3. Why GAO warns ICE public reports understate detentions
The U.S. Government Accountability Office analyzed ICE reporting and concluded ICE’s public detentions reporting omits certain temporary bookings (for example, people initially booked into temporary facilities before transfer), meaning ICE’s published totals can understate the full count of individuals detained during a period; GAO said these exclusions amount to “tens of thousands” of individuals and recommended clearer reporting [4]. That finding explains part of why outside tallies can exceed ICE’s headline public numbers [4].
4. Independent tallies and media reporting: different emphases
Non‑profit groups such as the National Immigrant Justice Center and Immigrant Justice Project emphasize cumulative admissions and human‑impact storytelling and therefore publicize the “more than 260,000 people” figure for a one‑year span ending in mid‑2024 [2] [3]. News outlets and research centers focus either on the daily population (e.g., about 39,000 on selected December 2024 dates) or on peak capacity claims later reported in 2025; Reuters and journalists’ guides stress the importance of parsing book‑ins, length of stay and daily bed counts to interpret enforcement trends [8] [9] [7].
5. Concrete numbers you can cite — and what each means
- Cumulative/flow: “more than 260,000 people detained over the last year” is the wording used by multiple immigrant‑rights reports to capture all individuals ICE processed in a 12‑month stretch [2] [3].
- Point‑in‑time/stock: ICE’s midnight census in December 2024 was reported at roughly 39,062 on Dec. 8 and 39,703 on Jan. 22, 2025 in materials tracking the current population [7].
- ICE’s own FY2024 dataset (Excel) is the primary source for book‑in and detention counts if you need to construct custom measures [1].
Note: GAO flagged that ICE’s public methodology can undercount detentions compared with the agency’s full internal records [4].

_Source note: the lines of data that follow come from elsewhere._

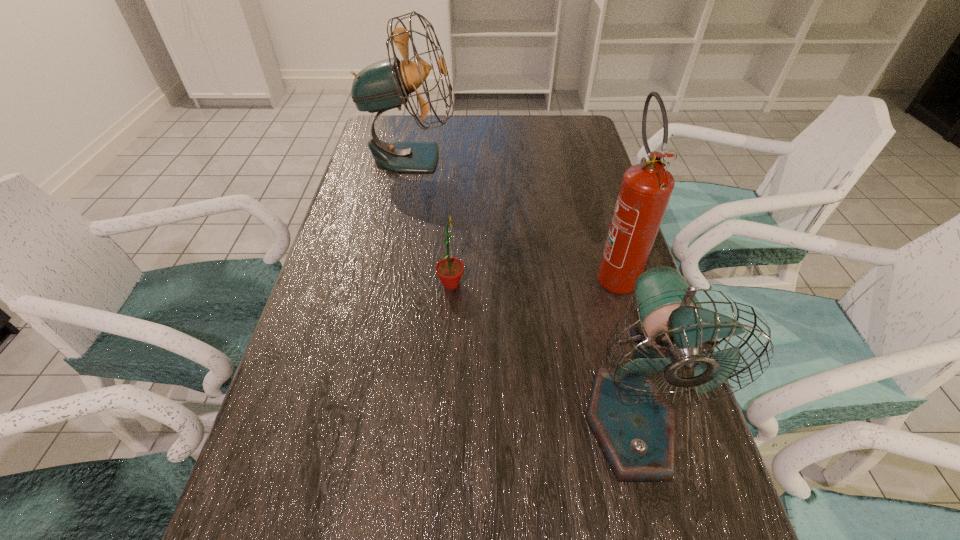 This screenshot has width=960, height=540. I want to click on object at the far edge, so [384, 85].

I want to click on object that is at the left edge, so click(384, 85).

This screenshot has width=960, height=540. I want to click on fire extinguisher positioned at the right edge, so click(646, 188).

Identify the location of fan at the right edge. Image resolution: width=960 pixels, height=540 pixels. (631, 420).

Identify the location of object located at the far left corner. (384, 85).

Find the location of `free space at the far edge of the desktop`. free space at the far edge of the desktop is located at coordinates (455, 146).

The image size is (960, 540). In the image, there is a desktop. In order to click on vacant region at the left edge in this screenshot , I will do `click(326, 366)`.

In the image, there is a desktop. Where is `free space at the right edge`? free space at the right edge is located at coordinates (580, 205).

Find the location of a particular element. The width and height of the screenshot is (960, 540). free region at the far right corner of the desktop is located at coordinates (578, 127).

Where is `vacant region between the fire extinguisher and the right fan`? This screenshot has height=540, width=960. vacant region between the fire extinguisher and the right fan is located at coordinates (622, 348).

6. How journalists should report the figure responsibly
When answering “How many US citizens were detained by ICE in 2024?” the available sources do not break out “U.S. citizens” as a distinct subtotal in the cited FY2024 detention dataset or the advocacy summaries provided here; ICE’s public files and the advocacy documents focus on noncitizen detentions, cumulative admissions and daily population counts (available sources do not mention a separate U.S. citizen count) [1] [2] [3] [4]. Reporters must therefore: (a) specify whether they mean “U.S. citizens” vs. noncitizens, (b) specify whether they mean “cumulative over 12 months” or “point‑in‑time,” and (c) cite ICE’s FY2024 spreadsheet or GAO’s critique to support methodological claims [1] [4].
7. Bottom line and recommended next steps for verification
There is no single number in these sources that answers “How many US citizens were detained by ICE in 2024” because the cited ICE and independent documents focus on noncitizen detentions, cumulative admissions and point‑in‑time populations—and GAO says public reporting omits some bookings [1] [4] [2]. To get an authoritative answer on U.S. citizens specifically, request a DHS/ICE data extract or FOIA for citizen status breakdowns from the FY2024 book‑in records in ICE’s detention dataset [1] [4].